Now that the much-dreaded “big trigger” oil tax exemption didn’t kick in thanks to a modest recovery in oil prices Democrats have decided to make political hay over bipartisan oil tax reform to eliminate that trigger in exchange for lower overall rates.
Today the Democrats’ legislative leadership – House Minority Leader Kenton Onstad and Senate Minority Leader Mac Schneider – have an op/ed in the Grand Forks Herald on the issue that is as hypocritical as it is downright zany.
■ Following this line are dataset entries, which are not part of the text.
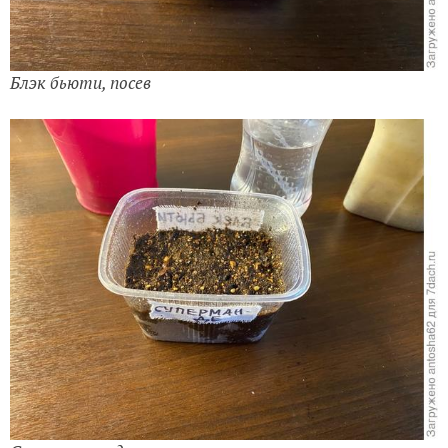
Блэк бьюти, посев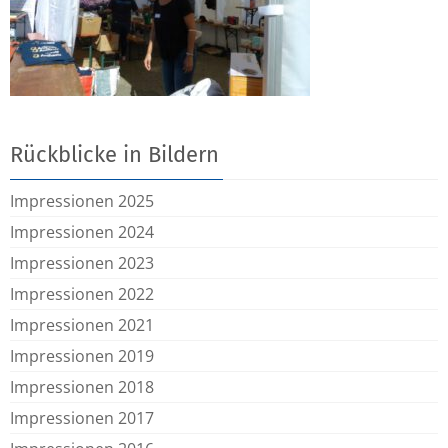
Rückblicke in Bildern
Impressionen 2025
Impressionen 2024
Impressionen 2023
Impressionen 2022
Impressionen 2021
Impressionen 2019
Impressionen 2018
Impressionen 2017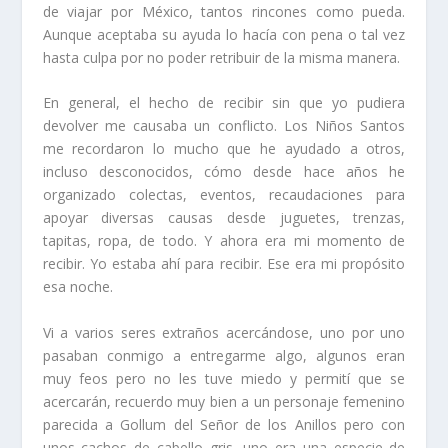
de viajar por México, tantos rincones como pueda.
Aunque aceptaba su ayuda lo hacía con pena o tal vez
hasta culpa por no poder retribuir de la misma manera.
En general, el hecho de recibir sin que yo pudiera
devolver me causaba un conflicto. Los Niños Santos
me recordaron lo mucho que he ayudado a otros,
incluso desconocidos, cómo desde hace años he
organizado colectas, eventos, recaudaciones para
apoyar diversas causas desde juguetes, trenzas,
tapitas, ropa, de todo. Y ahora era mi momento de
recibir. Yo estaba ahí para recibir. Ese era mi propósito
esa noche.
Vi a varios seres extraños acercándose, uno por uno
pasaban conmigo a entregarme algo, algunos eran
muy feos pero no les tuve miedo y permití que se
acercarán, recuerdo muy bien a un personaje femenino
parecida a Gollum del Señor de los Anillos pero con
unos cachos de cabello gris, uno era una especie de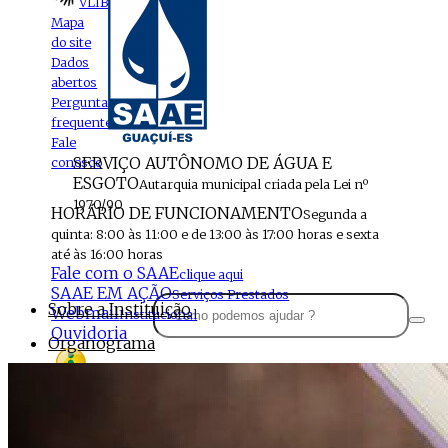
VLIBRAS
Mapa
do site
Dados
abertos
Perguntas
frequentes
Fale
SERVIÇO AUTÔNOMO DE ÁGUA E
conosco
ESGOTO
Autarquia municipal criada pela Lei nº
1970/90
HORÁRIO DE FUNCIONAMENTO
Segunda a
quinta: 8:00 às 11:00 e de 13:00 às 17:00 horas e sexta
até às 16:00 horas
Fale com o SAAE
clique aqui
SAAE EM AÇÃO
Serviços Prestados
Sobre a Instituição
Webmail
Institucional
Ouvidoria
Organograma
Perfil da Instituição
Acesso à
informação
Localização
MENU
Estrutura do SAAE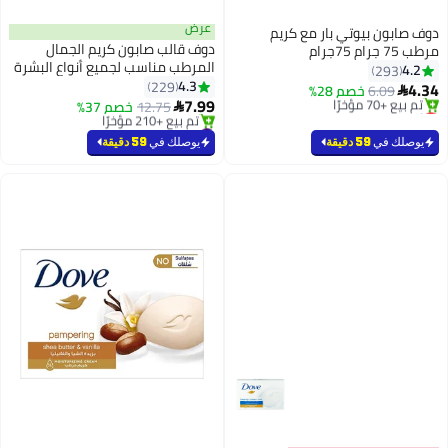
عرض
 صابون بيوتي بار مع كريم
دوف قالب صابون كريم الجمال
 جرام 75جرام
المرطب مناسب لجميع أنواع البشرة
4.2
293
160جرام
4.3
229
4.
6.09
خصم 28%

7.99
أقل سعر في 7 يوم
12.75
خصم 37%

توصيل مجاني
#49 في الصابون
تم بيع +70 مؤخرًا
توصيل مجاني
يوصلك في
59 دقيقة
يوصلك في
59 دقيقة
أقل سعر في 7 يوم
تم بيع +210 مؤخرًا
#49 في الصابون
Why hypocritical? Despite Democrats calling the oil tax reform a “doomsday” scenario during the session, Onstad actually co-sponsored similar legislation to eliminate the trigger and lower the oil taxes in 2011. His turnabout on this issue makes it seem that Democrat posturing is less about valid concerns over public policy than partisan posturing.
Why zany? Here’s an excerpt from the op/ed:
The non-activation of the trigger is just further affirmation that the Republican majority’s decision to ramrod through their massive oil tax cut in less than a week during the final days of the legislative session was never about avoiding that temporary tax incentive. It was about dramatically reducing the oil extraction tax for senseless ideological reasons that are diametrically opposed to the best interests of North Dakotans, both present and future.
Just to be clear, the trigger policy is based on the price of oil. Onstad and Schneider seem to be implying that Republicans somehow manipulated oil prices to manufacture a justification for reform oil taxes.
That’s a pretty far-out accusation. Maybe, just maybe, the fact that oil industry executives and state officials were watching oil prices in the closing days of May unsure if we were going to see a wild, potentially multi-billion dollar swing in revenues/tax burdens was exactly why Republicans pushed this reform.
Schneider and Onstad deride “senseless ideological reasons” for Republicans pushing oil tax reform, but is it not ideological for Democrats to oppose reform to hugely volatile oil tax policy for no other reason than ideological objections to even modest tax reductions?
This sums up why Democrats can’t get any political traction in North Dakota. They seem less concerned with actually governing than “gotcha” politics.